After traveling the winding road from Tatón to Rio Grande, we approached the house of Don Ceferino Lopez. There they wait for us to prepare the mules with their excellent saddles, the traditional peleros that the Artisans of the Abaucán Territory weave since ancient times.
The expeditionaries, a film crew that came to document life in the posts of the hill, La Esquila and the landscapes of the mountains. They are Mariel Bomczuk, Agustín Lagos and Matías Reynoso. Don Ceferino and his son Gustavo are the Baqueanos guides.

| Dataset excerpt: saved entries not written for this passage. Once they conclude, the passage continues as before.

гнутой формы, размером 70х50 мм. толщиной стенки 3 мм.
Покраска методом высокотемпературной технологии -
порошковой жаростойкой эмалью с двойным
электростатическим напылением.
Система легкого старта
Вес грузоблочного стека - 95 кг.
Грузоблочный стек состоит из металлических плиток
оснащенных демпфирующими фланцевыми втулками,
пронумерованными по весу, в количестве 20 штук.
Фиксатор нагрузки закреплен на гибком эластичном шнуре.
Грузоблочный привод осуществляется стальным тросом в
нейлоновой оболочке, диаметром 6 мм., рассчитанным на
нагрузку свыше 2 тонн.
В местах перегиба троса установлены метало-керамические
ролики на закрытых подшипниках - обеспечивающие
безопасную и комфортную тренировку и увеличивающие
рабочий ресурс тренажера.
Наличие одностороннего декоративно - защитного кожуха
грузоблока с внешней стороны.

The “temporal” accompanies us throughout the ascent, the cloud almost stuck to the ground, “it will be cold when we are arriving”, Don Ceferino warns. The trail is suitable only for mules, donkeys and walkers. He climbs towards the cloud stuck in the summits leaving behind, below, in the distance Rio Grande.
The ride lasts just over four hours through an imposing landscape that we can only intuit. Fog is a veil that hides the depths of the valleys and the mountain peaks from us. At dusk it is cold.

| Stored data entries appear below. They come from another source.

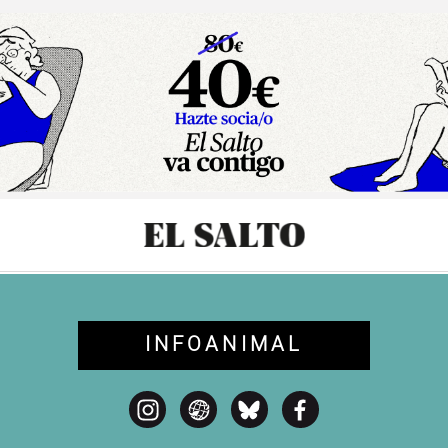
sibilidad
INFOANIMAL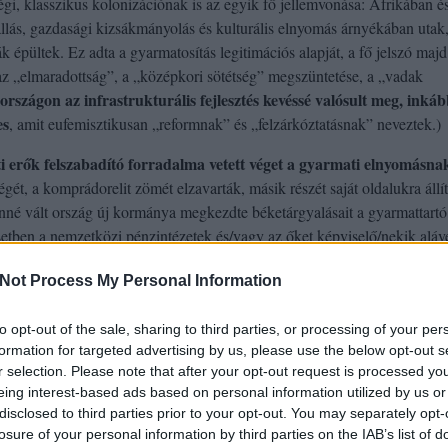
égi, klasszikus kolonizációnak is az egyik fő jellemvonása: Afrikában é
lás, gazdasági kizsákmányolás és kulturális elnyomás árnyékában utak
k épültek. Ez adta a gyarmatosítás legitimációs alapját, a fő jelszó majd
z „elmaradottság”, a „középkori sötétség” megszüntetése, a „vadak
rszágon az infrastrukturális fejlesztés kevéssé valósult meg, inká
es
, amit eufemisztikusan „reformnak” és „felzárkóztatásnak” neveztek.)
i erők felszabadító forradalma vetett véget a gyarmati elnyomásna
égét, a komprádorelit zömét elzavarták, másik részét saját oldalukra állí
enné vált ország új kormánya megkezdte béketárgyalásait a gyarmattartó
etben a nemzetközi pénzintézetek és/vagy az őket képviselő/nekik aláve
szervezetek.
Not Process My Personal Information
to opt-out of the sale, sharing to third parties, or processing of your per
formation for targeted advertising by us, please use the below opt-out s
r selection. Please note that after your opt-out request is processed y
eing interest-based ads based on personal information utilized by us or
disclosed to third parties prior to your opt-out. You may separately opt-
losure of your personal information by third parties on the IAB’s list of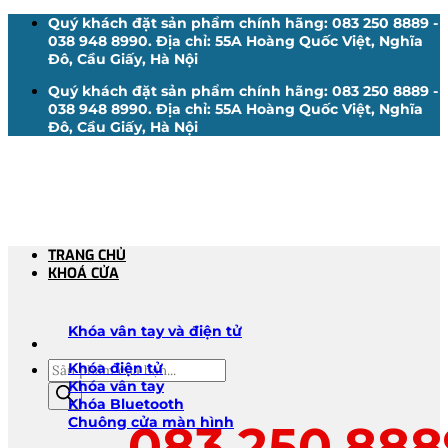
Bỏ
Quý khách đặt sản phẩm chính hãng: 083 250 8889 -
qua
038 948 8990. Địa chỉ: 55A Hoàng Quốc Việt, Nghĩa
nội
Đô, Cầu Giấy, Hà Nội
dung
Quý khách đặt sản phẩm chính hãng: 083 250 8889 -
038 948 8990. Địa chỉ: 55A Hoàng Quốc Việt, Nghĩa
Đô, Cầu Giấy, Hà Nội
TRANG CHỦ
KHOÁ CỬA
Khóa vân tay và điện tử
Tìm
Khóa điện tử
kiếm
Khóa vân tay
sản
Khóa Bluetooth
phẩm
Chuông cửa màn hình
083.250.888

When you travel the roads for the first time you feel that feeling of time stretching, the destination seems unattainable. But it is achieved. Big House (3,400 masl). It is a dark night, the "storm" covers the reverberation of the stars, hidden is the environment that is not revealed until dawn.
In the kitchen, the water is ready to warm our bodies with some mate, then a stew and to rest in a room only lit by our flashlights. There is no electric light at the "puesto".

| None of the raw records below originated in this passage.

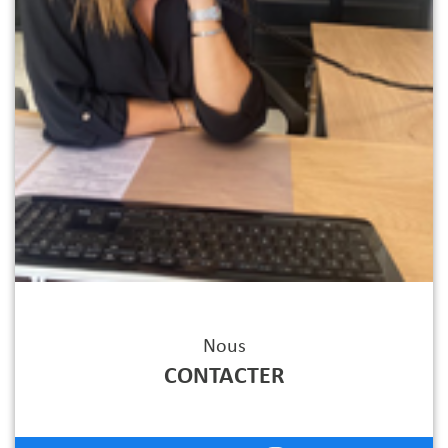
Nous
CONTACTER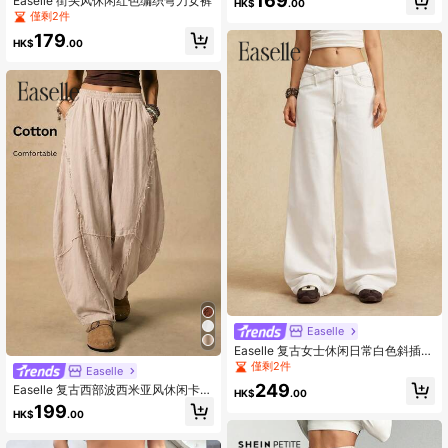
169
Easelle 街头风休闲红色编织弯刀女裤
HK$
.00
僅剩2件
179
HK$
.00
Easelle
Easelle 复古女士休闲日常白色斜插口
袋阔腿梭织裤，适合新年夜穿着。
僅剩2件
Easelle
249
Easelle 复古西部波西米亚风休闲卡其
HK$
.00
色弯刀设计女裤，边缘切割设计，适
199
HK$
.00
合春夏穿着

Dawn reveals the landscape that surrounds the post. Towards the NE, dominating the Cerro (5560 masl.) Pabellón, a round trip mule journey from Casa Grande. To the west the valley of Fiambalá, there far, there below and on the horizon the Cordillera de los Andes. A river runs down. White sand dunes invite exploration.
From under the sand the river emerges. "Everything has a lysergic point" commented one of the expedition members. Will it be the colors? The absolutely transparent air? That water sprouts from the sand? Come on, cheer up, find out?
On the way back, the panorama veiled by the "temporal", the bottom of the ravines, the tops of the mountains, there, far away, looming over the Andes, the Incahuasi volcano.